Herbert Mensah & Dr Zenator Agyeman-Rawlings

The legal rumpus between Herbert Mensah, a businessman and the President of Ghana Rugby Association, and Dr Zenator Agyeman-Rawlings, the National Democratic Congress (NDC) parliamentary candidate for Korle Klottey and daughter of former President Jerry John Rawlings, over the custody of their two kids yesterday commenced.

Both parties appeared before an Accra Juvenile Court presided over by Bernadine S.A.  Senco and proceedings were held in camera.

The case has been adjourned to December 22, 2015 and a source close to one of the parties hinted that Herbert, who has filed an application at the court to get access to his girls, has been asked to file some additional documents.

Mensah, also a football administrator, in his suit before the Juvenile Court entitled 'In The Matter Of An Application By Herbert Mensah And Dr Zenator Agyeman-Rawlings', through his lawyer Nene Amegatcher, will move an application to have access to the two children.

According to the suit filed last week Tuesday, the applicant is seeking 'reasonable access to the children' who he wants to spend their holidays and weekends with him or throughout their holidays and weekends with him either in his Ghana or London home after he made 48 attempts to get in touch with them to no avail.

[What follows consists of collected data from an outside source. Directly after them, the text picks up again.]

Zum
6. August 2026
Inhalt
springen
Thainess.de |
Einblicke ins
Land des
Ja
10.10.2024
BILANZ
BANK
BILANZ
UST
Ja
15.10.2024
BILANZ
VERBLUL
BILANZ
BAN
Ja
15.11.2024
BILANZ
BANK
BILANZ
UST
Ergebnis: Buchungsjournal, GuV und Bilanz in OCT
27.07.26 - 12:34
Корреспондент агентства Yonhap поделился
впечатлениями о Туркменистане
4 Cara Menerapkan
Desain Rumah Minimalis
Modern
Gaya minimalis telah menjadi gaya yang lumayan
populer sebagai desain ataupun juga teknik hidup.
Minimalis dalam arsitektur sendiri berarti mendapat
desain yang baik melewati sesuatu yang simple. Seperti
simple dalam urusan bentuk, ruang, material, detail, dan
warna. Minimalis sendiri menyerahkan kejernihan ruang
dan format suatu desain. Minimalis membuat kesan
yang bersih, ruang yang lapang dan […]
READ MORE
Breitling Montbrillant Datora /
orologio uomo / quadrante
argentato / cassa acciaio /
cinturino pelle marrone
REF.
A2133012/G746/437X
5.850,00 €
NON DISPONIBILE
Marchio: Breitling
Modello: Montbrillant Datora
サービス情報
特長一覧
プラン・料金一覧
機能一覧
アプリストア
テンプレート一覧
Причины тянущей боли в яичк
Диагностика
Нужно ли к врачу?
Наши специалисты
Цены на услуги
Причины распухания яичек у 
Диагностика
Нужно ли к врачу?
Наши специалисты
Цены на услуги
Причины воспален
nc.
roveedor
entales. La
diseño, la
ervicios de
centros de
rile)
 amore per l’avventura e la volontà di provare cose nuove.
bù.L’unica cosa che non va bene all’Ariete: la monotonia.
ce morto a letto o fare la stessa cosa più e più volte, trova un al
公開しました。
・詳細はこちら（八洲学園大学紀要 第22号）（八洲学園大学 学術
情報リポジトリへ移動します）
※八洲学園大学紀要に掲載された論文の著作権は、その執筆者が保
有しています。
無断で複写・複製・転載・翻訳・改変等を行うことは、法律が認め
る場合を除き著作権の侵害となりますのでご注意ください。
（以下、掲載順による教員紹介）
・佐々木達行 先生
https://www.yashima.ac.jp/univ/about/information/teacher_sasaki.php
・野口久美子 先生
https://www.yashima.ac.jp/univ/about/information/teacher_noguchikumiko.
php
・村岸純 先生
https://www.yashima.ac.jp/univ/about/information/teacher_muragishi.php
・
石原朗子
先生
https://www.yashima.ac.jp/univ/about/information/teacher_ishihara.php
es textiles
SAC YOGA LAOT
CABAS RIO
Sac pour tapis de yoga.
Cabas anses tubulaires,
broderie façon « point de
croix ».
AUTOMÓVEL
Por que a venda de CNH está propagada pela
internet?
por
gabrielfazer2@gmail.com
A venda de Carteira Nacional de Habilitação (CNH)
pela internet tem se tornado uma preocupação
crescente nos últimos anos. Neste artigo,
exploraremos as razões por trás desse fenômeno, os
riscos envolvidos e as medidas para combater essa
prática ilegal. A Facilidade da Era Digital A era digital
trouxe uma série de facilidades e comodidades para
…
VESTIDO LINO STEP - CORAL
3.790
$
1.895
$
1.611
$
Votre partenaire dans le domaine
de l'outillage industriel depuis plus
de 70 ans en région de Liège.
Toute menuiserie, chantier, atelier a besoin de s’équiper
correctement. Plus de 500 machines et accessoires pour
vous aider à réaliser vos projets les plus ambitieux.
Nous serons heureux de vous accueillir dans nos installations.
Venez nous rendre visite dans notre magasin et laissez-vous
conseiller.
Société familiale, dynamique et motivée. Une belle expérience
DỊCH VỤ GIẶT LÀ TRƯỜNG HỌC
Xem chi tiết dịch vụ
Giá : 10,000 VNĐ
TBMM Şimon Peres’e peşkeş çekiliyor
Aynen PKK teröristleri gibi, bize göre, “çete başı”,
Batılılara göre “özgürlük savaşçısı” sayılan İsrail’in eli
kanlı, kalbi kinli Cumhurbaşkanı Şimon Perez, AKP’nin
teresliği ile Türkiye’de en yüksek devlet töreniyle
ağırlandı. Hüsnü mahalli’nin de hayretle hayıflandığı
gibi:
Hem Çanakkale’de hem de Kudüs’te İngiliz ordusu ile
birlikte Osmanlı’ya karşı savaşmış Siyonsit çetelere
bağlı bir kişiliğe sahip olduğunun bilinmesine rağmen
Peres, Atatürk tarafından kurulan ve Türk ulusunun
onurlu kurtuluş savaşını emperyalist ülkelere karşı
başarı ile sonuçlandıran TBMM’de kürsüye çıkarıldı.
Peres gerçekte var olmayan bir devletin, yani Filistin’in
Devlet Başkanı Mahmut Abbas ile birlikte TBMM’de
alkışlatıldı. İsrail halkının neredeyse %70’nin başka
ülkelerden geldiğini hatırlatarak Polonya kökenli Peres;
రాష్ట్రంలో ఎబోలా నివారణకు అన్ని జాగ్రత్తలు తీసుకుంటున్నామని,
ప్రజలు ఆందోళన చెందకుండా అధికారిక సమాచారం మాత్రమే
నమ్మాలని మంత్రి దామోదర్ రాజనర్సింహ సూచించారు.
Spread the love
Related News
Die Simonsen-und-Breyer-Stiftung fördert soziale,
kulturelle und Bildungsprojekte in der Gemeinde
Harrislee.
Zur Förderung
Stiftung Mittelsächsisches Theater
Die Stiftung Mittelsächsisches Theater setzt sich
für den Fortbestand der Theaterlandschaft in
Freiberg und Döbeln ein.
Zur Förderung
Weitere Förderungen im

He also wants, among other things, Zenator to furnish him with an update of the children regarding their health, residence and progress.

Herbert Mensah, who was in 2010 a spokesperson for the Rawlingses, was rumoured to be having an affair with the firstborn of former President Jerry John Rawlings. Even though he never denied the rumour, he parried questions on it during interviews and said his private life was private and that he did not wish to discuss anything of that sort in public.